Introducing NVIDIA Nemotron 3 Nano Omni: Long-Context Multimodal Intelligence for Documents, Audio and Video Agents
Summary
NVIDIA has released Nemotron 3 Nano Omni, an omni-modal model designed for integrated processing of text, image, video, and audio. The model is optimized for long-context workloads, including complex document analysis, automatic speech recognition (ASR), and agentic computer use within GUI environments.
Key Points
- The model utilizes a hybrid Mamba-Transformer Mixture-of-Experts (MoE) backbone (30B-A3B) consisting of 23 Mamba selective state-space layers, 23 MoE layers (128 experts, top-6 routing), and 6 grouped-query attention layers.
- Vision processing employs dynamic resolution at native aspect ratios, utilizing between 1,024 and 13,312 visual patches per image to handle high-resolution documents and screenshots.
- Audio capabilities include native processing of 16 kHz audio via the Parakeet-TDT-0.6B-v2 encoder, supporting training inputs up to 1,200 seconds and a maximum context length of over 5 hours.
- Video efficiency is achieved through a Conv3D tubelet embedding path that fuses consecutive frames and an Efficient Video Sampling (EVS) mechanism that prunes redundant static tokens.
- Benchmarks show the model achieving 65.8 on OCRBenchV2-En, 72.2 on Video-MME, and 89.4 on VoiceBench.
- The model delivers up to 9x higher throughput for multimodal use cases and 7.4x higher system efficiency for multi-document tasks compared to comparable open-weights models.
- Checkpoints are available on HuggingFace in BF16, FP8, and NVFP4 formats.
Technical Details
The architecture follows a unified encoder-projector-decoder design. The language backbone is paired with a C-RADIOv4-H vision encoder and a Parakeet-TDT-0.6B-v2 audio encoder, both of which connect to the LLM via lightweight 2-layer MLP projectors. This allows for the interleaving of vision, audio, and text tokens within a shared embedding space. For video processing, the Conv3D path reduces the number of vision tokens by fusing pairs of consecutive frames, while the EVS feature further optimizes inference by dropping tokens in areas of the video where no motion or change is detected.

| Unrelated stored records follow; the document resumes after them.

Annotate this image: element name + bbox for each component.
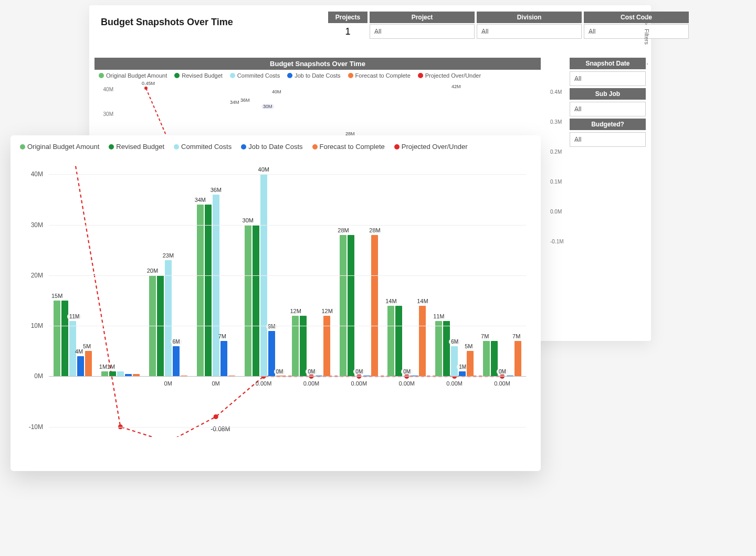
bar-value-label: 4M [75, 348, 83, 355]
bar-value-label: 1M [107, 363, 115, 370]
chart-bar[interactable] [109, 371, 116, 377]
chart-bar[interactable] [459, 371, 466, 377]
chart-bar[interactable] [213, 195, 219, 377]
legend-item[interactable]: Forecast to Complete [312, 143, 385, 151]
projects-count: 1 [328, 24, 368, 39]
chart-bar[interactable] [253, 225, 259, 377]
x-tick-label: 0.00M [478, 380, 526, 387]
legend-item[interactable]: Projected Over/Under [394, 143, 468, 151]
legend-dot-icon [312, 144, 318, 149]
y-axis: 40M30M20M10M0M-10M [20, 164, 46, 437]
chart-bar[interactable] [61, 301, 68, 376]
costcode-dropdown[interactable]: All⌄ [584, 24, 689, 39]
bar-group[interactable]: 12M0M12M0.00M [288, 164, 335, 437]
bar-value-label: 14M [417, 298, 428, 304]
division-dropdown[interactable]: All⌄ [477, 24, 582, 39]
bar-group[interactable]: 34M36M7M0M [192, 164, 240, 437]
bar-value-label: 9M [266, 324, 278, 329]
subjob-dropdown[interactable]: All⌄ [570, 102, 646, 116]
back-right-axis: 0.4M 0.3M 0.2M 0.1M 0.0M -0.1M [550, 89, 564, 269]
x-tick-label: 0.00M [335, 380, 383, 387]
legend-dot-icon [20, 144, 25, 149]
bar-group[interactable]: 14M0M14M0.00M [383, 164, 430, 437]
chart-bar[interactable] [348, 235, 354, 377]
legend-item[interactable]: Original Budget Amount [20, 143, 99, 151]
chart-bar[interactable] [514, 341, 521, 376]
bar-value-label: 12M [290, 308, 301, 314]
bar-value-label: 11M [67, 314, 81, 319]
bar-value-label: 5M [465, 343, 472, 349]
chart-bar[interactable] [165, 260, 172, 376]
chevron-down-icon: ⌄ [589, 29, 684, 35]
chart-bar[interactable] [197, 205, 204, 376]
legend-item[interactable]: Job to Date Costs [241, 143, 302, 151]
y-tick: 40M [31, 170, 43, 178]
chart-bar[interactable] [117, 371, 124, 377]
chart-bar[interactable] [77, 356, 84, 377]
chart-bar[interactable] [387, 306, 394, 377]
project-dropdown[interactable]: All⌄ [370, 24, 475, 39]
chart-bar[interactable] [371, 235, 378, 377]
x-tick-label: 0.00M [383, 380, 430, 387]
chart-bar[interactable] [323, 316, 330, 377]
page-title: Budget Snapshots Over Time [101, 17, 233, 28]
bar-group[interactable]: 7M0M7M0.00M [478, 164, 526, 437]
filters-pane-toggle[interactable]: ‹ ▿ Filters [641, 14, 652, 47]
chart-plot: 0.45M-0.10M-0.08M 15M11M4M5M1M1M20M23M6M… [49, 164, 526, 437]
chart-bar[interactable] [340, 235, 346, 377]
bar-value-label: 20M [147, 268, 158, 274]
chevron-down-icon: ⌄ [574, 106, 641, 112]
chart-bar[interactable] [54, 301, 60, 376]
bar-value-label: 0M [401, 369, 413, 375]
chart-bar[interactable] [85, 351, 92, 376]
chart-bar[interactable] [220, 341, 227, 376]
snapshot-date-dropdown[interactable]: All⌄ [570, 71, 646, 86]
chart-bar[interactable] [245, 225, 251, 377]
chevron-down-icon: ⌄ [481, 29, 577, 35]
chart-bar[interactable] [395, 306, 402, 377]
chart-bar[interactable] [483, 341, 490, 376]
x-tick-label: 0M [192, 380, 240, 387]
legend-dot-icon [174, 73, 180, 78]
chart-bar[interactable] [435, 321, 442, 377]
bar-value-label: 28M [369, 227, 380, 233]
chart-bar[interactable] [173, 346, 180, 377]
bar-value-label: 11M [433, 313, 444, 319]
chart-bar[interactable] [292, 316, 299, 377]
bar-value-label: 30M [243, 217, 254, 223]
chart-bar[interactable] [467, 351, 474, 376]
side-filters: Snapshot Date All⌄ Sub Job All⌄ Budgeted… [570, 58, 646, 147]
bar-group[interactable]: 20M23M6M0M [144, 164, 192, 437]
bar-value-label: 34M [195, 197, 206, 203]
bar-value-label: 6M [171, 339, 182, 345]
bar-value-label: 28M [338, 227, 349, 233]
legend-dot-icon [241, 144, 246, 149]
chart-bar[interactable] [300, 316, 307, 377]
chart-bar[interactable] [205, 205, 212, 376]
chart-bar[interactable] [419, 306, 426, 377]
chart-bar[interactable] [451, 346, 458, 377]
bar-group[interactable]: 11M6M1M5M0.00M [430, 164, 478, 437]
bar-group[interactable]: 30M40M9M0M0.00M [240, 164, 288, 437]
chart-area[interactable]: 40M30M20M10M0M-10M 0.45M-0.10M-0.08M 15M… [20, 154, 531, 458]
budgeted-dropdown[interactable]: All⌄ [570, 132, 646, 147]
bar-value-label: 12M [321, 308, 332, 314]
legend-item[interactable]: Revised Budget [109, 143, 164, 151]
legend-item[interactable]: Commited Costs [174, 143, 232, 151]
bar-group[interactable]: 1M1M [97, 164, 144, 437]
bar-value-label: 7M [512, 333, 520, 339]
bar-group[interactable]: 15M11M4M5M [49, 164, 97, 437]
embedded-chart-title: Budget Snapshots Over Time [94, 58, 541, 70]
legend-dot-icon [287, 73, 292, 78]
chart-front-card: Original Budget Amount Revised Budget Co… [10, 135, 541, 471]
top-filter-headers: Projects Project Division Cost Code [328, 12, 646, 23]
bar-group[interactable]: 28M0M28M0.00M [335, 164, 383, 437]
legend-dot-icon [99, 73, 104, 78]
chart-bar[interactable] [268, 331, 275, 377]
bar-value-label: 0M [353, 369, 365, 375]
bar-value-label: 6M [449, 339, 460, 345]
bar-value-label: 0M [497, 369, 508, 375]
filter-header-costcode: Cost Code [584, 12, 689, 23]
chart-bar[interactable] [443, 321, 450, 377]
chart-bar[interactable] [101, 371, 108, 377]
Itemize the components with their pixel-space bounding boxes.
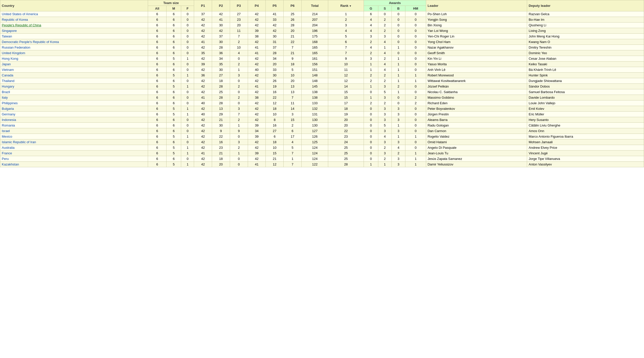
p2-score: 23 (212, 145, 230, 151)
rank-value: 7 (328, 45, 364, 50)
bronze-count: 0 (391, 39, 405, 45)
table-row: Romania6604230139162130200510Radu Gologa… (0, 123, 644, 128)
team-all: 6 (148, 134, 167, 139)
country-link[interactable]: Vietnam (2, 68, 14, 72)
country-link[interactable]: Italy (2, 96, 8, 99)
rank-value: 25 (328, 145, 364, 151)
hm-count: 0 (405, 61, 426, 67)
country-link[interactable]: Russian Federation (2, 46, 30, 49)
country-link[interactable]: Romania (2, 123, 15, 127)
leader-name: Rogelio Valdez (426, 134, 527, 139)
hm-count: 2 (405, 95, 426, 100)
leader-name: Anh Vinh Lê (426, 67, 527, 73)
country-link[interactable]: Canada (2, 73, 13, 77)
deputy-name: Anton Vassilyev (527, 162, 644, 167)
bronze-count: 1 (391, 123, 405, 128)
p1-score: 36 (194, 73, 212, 78)
bronze-count: 0 (391, 23, 405, 28)
p3-score: 1 (230, 67, 248, 73)
country-link[interactable]: Brazil (2, 90, 10, 94)
p2-score: 35 (212, 61, 230, 67)
table-row: Russian Federation6604228104137716574110… (0, 45, 644, 50)
team-m: 6 (166, 39, 181, 45)
p3-score: 23 (230, 17, 248, 23)
hm-count: 0 (405, 17, 426, 23)
country-link[interactable]: People's Republic of China (2, 23, 41, 27)
p1-score: 42 (194, 162, 212, 167)
country-link[interactable]: Hong Kong (2, 57, 18, 60)
p2-score: 28 (212, 100, 230, 106)
p4-score: 42 (248, 117, 266, 123)
gold-count: 0 (364, 89, 378, 95)
team-f: 0 (181, 128, 194, 134)
country-link[interactable]: United States of America (2, 12, 38, 16)
country-link[interactable]: Hungary (2, 85, 14, 88)
team-f: 0 (181, 23, 194, 28)
p4-score: 42 (248, 73, 266, 78)
table-row: Democratic People's Republic of Korea660… (0, 39, 644, 45)
team-all: 6 (148, 123, 167, 128)
header-p5: P5 (266, 0, 284, 11)
country-link[interactable]: Kazakhstan (2, 162, 19, 166)
country-link[interactable]: Taiwan (2, 34, 12, 38)
bronze-count: 3 (391, 162, 405, 167)
hm-count: 0 (405, 56, 426, 61)
bronze-count: 3 (391, 106, 405, 112)
country-link[interactable]: Israel (2, 129, 10, 133)
p2-score: 27 (212, 73, 230, 78)
country-link[interactable]: Democratic People's Republic of Korea (2, 40, 59, 44)
table-row: Republic of Korea66042412342332620724200… (0, 17, 644, 23)
team-f: 1 (181, 73, 194, 78)
bronze-count: 1 (391, 61, 405, 67)
country-link[interactable]: Mexico (2, 135, 12, 138)
team-all: 6 (148, 34, 167, 39)
team-f: 0 (181, 50, 194, 56)
country-link[interactable]: Indonesia (2, 118, 16, 122)
hm-count: 2 (405, 100, 426, 106)
table-row: United States of America6603742274241252… (0, 11, 644, 17)
silver-count: 3 (378, 128, 391, 134)
bronze-count: 1 (391, 78, 405, 84)
table-row: Israel660429934276127220330Dan CarmonAmo… (0, 128, 644, 134)
silver-count: 4 (378, 39, 391, 45)
hm-count: 0 (405, 123, 426, 128)
country-link[interactable]: Singapore (2, 29, 17, 33)
team-all: 6 (148, 89, 167, 95)
p2-score: 21 (212, 117, 230, 123)
team-m: 6 (166, 61, 181, 67)
team-m: 6 (166, 34, 181, 39)
country-link[interactable]: Philippines (2, 101, 18, 105)
p2-score: 13 (212, 106, 230, 112)
silver-count: 3 (378, 139, 391, 145)
p6-score: 5 (284, 67, 302, 73)
country-link[interactable]: Islamic Republic of Iran (2, 140, 36, 144)
team-m: 6 (166, 67, 181, 73)
deputy-name: Emil Kolev (527, 106, 644, 112)
country-link[interactable]: France (2, 151, 12, 155)
country-cell: Italy (0, 95, 148, 100)
p1-score: 42 (194, 106, 212, 112)
p3-score: 4 (230, 50, 248, 56)
team-all: 6 (148, 117, 167, 123)
silver-count: 3 (378, 117, 391, 123)
total-score: 138 (301, 89, 328, 95)
country-link[interactable]: Peru (2, 157, 9, 161)
deputy-name: Hery Susanto (527, 117, 644, 123)
country-link[interactable]: Australia (2, 146, 15, 150)
silver-count: 1 (378, 45, 391, 50)
p3-score: 3 (230, 106, 248, 112)
country-link[interactable]: Bulgaria (2, 107, 14, 111)
rank-value: 4 (328, 28, 364, 34)
country-link[interactable]: United Kingdom (2, 51, 25, 55)
p3-score: 20 (230, 23, 248, 28)
country-link[interactable]: Thailand (2, 79, 14, 83)
total-score: 165 (301, 50, 328, 56)
country-cell: Taiwan (0, 34, 148, 39)
country-link[interactable]: Republic of Korea (2, 18, 28, 22)
leader-name: Kin Yin Li (426, 56, 527, 61)
p1-score: 42 (194, 134, 212, 139)
p5-score: 18 (266, 106, 284, 112)
country-link[interactable]: Germany (2, 112, 15, 116)
country-link[interactable]: Japan (2, 62, 11, 66)
country-cell: Hungary (0, 84, 148, 89)
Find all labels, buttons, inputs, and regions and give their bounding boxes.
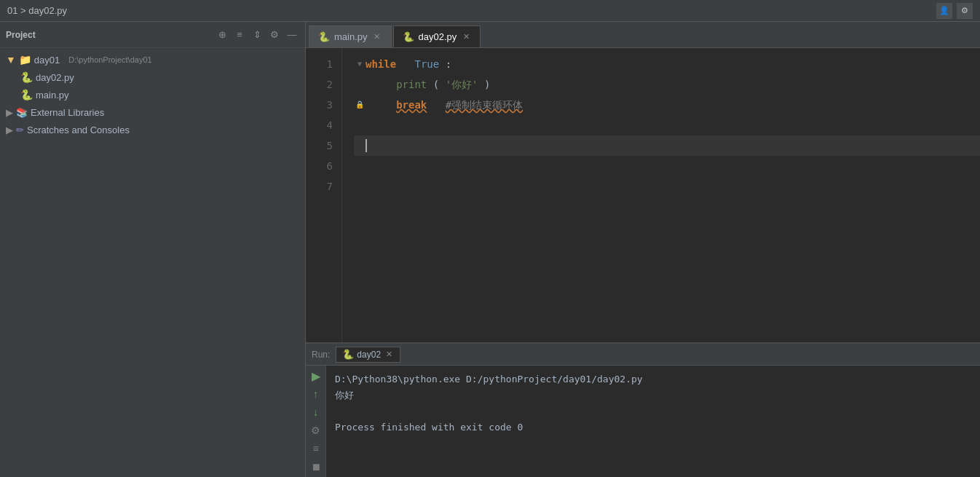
tab-day02py-label: day02.py [419, 31, 457, 42]
run-settings-button[interactable]: ⚙ [308, 422, 324, 438]
line-number-6: 6 [306, 156, 333, 176]
run-content: ▶ ↑ ↓ ⚙ ≡ ⏹ D:\Python38\python.exe D:/py… [306, 366, 980, 477]
string-nihao: '你好' [446, 79, 478, 90]
line-number-7: 7 [306, 176, 333, 197]
tree-item-scratches-label: Scratches and Consoles [27, 125, 130, 135]
tree-item-external-libs[interactable]: ▶ 📚 External Libraries [0, 103, 305, 121]
line-number-5: 5 [306, 135, 333, 156]
main-layout: Project ⊕ ≡ ⇕ ⚙ — ▼ 📁 day01 D:\pythonPro… [0, 22, 980, 477]
keyword-break: break [396, 99, 427, 111]
code-line-4 [354, 115, 980, 135]
text-cursor [365, 139, 367, 152]
tab-day02py[interactable]: 🐍 day02.py ✕ [393, 25, 481, 47]
code-line-3: 🔒 break #强制结束循环体 [354, 95, 980, 115]
content-area: 🐍 main.py ✕ 🐍 day02.py ✕ 1 2 3 4 5 6 7 [306, 22, 980, 477]
tab-mainpy[interactable]: 🐍 main.py ✕ [309, 25, 392, 47]
settings-button[interactable]: ⚙ [957, 3, 973, 19]
sidebar-tools: ⊕ ≡ ⇕ ⚙ — [215, 28, 299, 42]
tab-mainpy-close[interactable]: ✕ [372, 32, 382, 42]
line-numbers: 1 2 3 4 5 6 7 [306, 48, 342, 342]
sidebar: Project ⊕ ≡ ⇕ ⚙ — ▼ 📁 day01 D:\pythonPro… [0, 22, 306, 477]
tree-item-day02py[interactable]: 🐍 day02.py [0, 68, 305, 86]
run-tabs: Run: 🐍 day02 ✕ [306, 344, 980, 366]
account-button[interactable]: 👤 [936, 3, 952, 19]
scratch-arrow-icon: ▶ [6, 125, 13, 135]
run-stop-button[interactable]: ⏹ [308, 459, 324, 474]
keyword-print: print [396, 79, 427, 90]
python-tab-icon-day02: 🐍 [403, 31, 414, 42]
tree-item-external-libs-label: External Libraries [31, 107, 104, 118]
add-directory-button[interactable]: ⊕ [215, 28, 229, 42]
folder-icon: 📁 [19, 54, 31, 66]
sidebar-header: Project ⊕ ≡ ⇕ ⚙ — [0, 22, 305, 48]
tree-item-mainpy-label: main.py [36, 90, 69, 100]
output-line-blank [335, 403, 971, 419]
run-scroll-up-button[interactable]: ↑ [308, 387, 324, 402]
output-line-1: D:\Python38\python.exe D:/pythonProject/… [335, 371, 971, 387]
bottom-panel: Run: 🐍 day02 ✕ ▶ ↑ ↓ ⚙ ≡ ⏹ [306, 342, 980, 477]
sidebar-title: Project [6, 30, 36, 40]
fold-indicator-1[interactable]: ▼ [354, 54, 365, 74]
run-tab-day02-label: day02 [357, 350, 381, 360]
keyword-while: while [365, 58, 396, 70]
code-line-2: print ( '你好' ) [354, 74, 980, 95]
paren-close-1: ) [484, 79, 490, 90]
code-line-1: ▼ while True : [354, 54, 980, 74]
tree-item-day02py-label: day02.py [36, 72, 74, 83]
run-toolbar: ▶ ↑ ↓ ⚙ ≡ ⏹ [306, 366, 326, 477]
title-bar-breadcrumb: 01 > day02.py [7, 5, 67, 16]
layout-button[interactable]: ⇕ [250, 28, 264, 42]
code-line-1-content: while True : [365, 54, 451, 74]
tree-item-day01-path: D:\pythonProject\day01 [68, 55, 151, 64]
run-tab-python-icon: 🐍 [342, 349, 354, 360]
line-number-3: 3 [306, 95, 333, 115]
python-file-icon-day02: 🐍 [20, 71, 33, 83]
collapse-all-button[interactable]: ≡ [232, 28, 247, 42]
code-editor[interactable]: ▼ while True : print ( '你好 [342, 48, 980, 342]
python-file-icon-main: 🐍 [20, 89, 33, 100]
library-icon: 📚 [16, 107, 28, 118]
library-arrow-icon: ▶ [6, 107, 13, 118]
tree-item-scratches[interactable]: ▶ ✏ Scratches and Consoles [0, 121, 305, 138]
gear-button[interactable]: ⚙ [267, 28, 282, 42]
code-line-2-content: print ( '你好' ) [365, 74, 490, 95]
line-number-4: 4 [306, 115, 333, 135]
run-label: Run: [312, 350, 330, 360]
run-tab-day02[interactable]: 🐍 day02 ✕ [336, 347, 400, 363]
code-line-7 [354, 176, 980, 197]
minimize-button[interactable]: — [285, 28, 299, 42]
tree-item-day01-label: day01 [34, 55, 60, 66]
code-line-5 [354, 135, 980, 156]
tab-day02py-close[interactable]: ✕ [461, 32, 471, 42]
run-output: D:\Python38\python.exe D:/pythonProject/… [326, 366, 980, 477]
code-line-6 [354, 156, 980, 176]
fold-indicator-3[interactable]: 🔒 [354, 95, 365, 115]
tree-item-day01[interactable]: ▼ 📁 day01 D:\pythonProject\day01 [0, 51, 305, 68]
line-number-2: 2 [306, 74, 333, 95]
run-scroll-down-button[interactable]: ↓ [308, 405, 324, 420]
paren-open-1: ( [433, 79, 439, 90]
run-play-button[interactable]: ▶ [308, 368, 324, 384]
project-tree: ▼ 📁 day01 D:\pythonProject\day01 🐍 day02… [0, 48, 305, 477]
keyword-true: True [414, 58, 439, 70]
scratch-icon: ✏ [16, 125, 24, 135]
tab-mainpy-label: main.py [334, 31, 368, 42]
output-line-2: 你好 [335, 387, 971, 403]
title-bar-controls: 👤 ⚙ [936, 3, 973, 19]
comment-break: #强制结束循环体 [446, 99, 523, 111]
run-tab-day02-close[interactable]: ✕ [384, 350, 394, 360]
run-layout-button[interactable]: ≡ [308, 441, 324, 456]
editor-area[interactable]: 1 2 3 4 5 6 7 ▼ while True : [306, 48, 980, 342]
folder-arrow-icon: ▼ [6, 54, 16, 66]
output-line-4: Process finished with exit code 0 [335, 419, 971, 435]
title-bar: 01 > day02.py 👤 ⚙ [0, 0, 980, 22]
python-tab-icon-main: 🐍 [318, 31, 330, 42]
line-number-1: 1 [306, 54, 333, 74]
tree-item-mainpy[interactable]: 🐍 main.py [0, 86, 305, 103]
editor-tabs: 🐍 main.py ✕ 🐍 day02.py ✕ [306, 22, 980, 48]
code-line-3-content: break #强制结束循环体 [365, 95, 523, 115]
colon-1: : [446, 58, 451, 70]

The training and optimization pipeline utilized NVIDIA H100 and B200 clusters, employing Megatron-LM, Transformer Engine, and Megatron Energon. The training process involved staged multimodal alignment, context extension, and reinforcement learning using NeMo-RL and NeMo Gym. The infrastructure supported advanced techniques such as tensor, expert, sequence, and context parallelism, alongside online sequence packing and selective activation recomputation.
Impact / Why It Matters
Developers can implement highly efficient, long-context agents capable of reasoning across interleaved audio-visual streams, such as analyzing narrated screen recordings or processing 100+ page technical documents. The availability of FP8 and NVFP4 weights enables high-throughput deployment on modern NVIDIA hardware for large-scale automated workflows.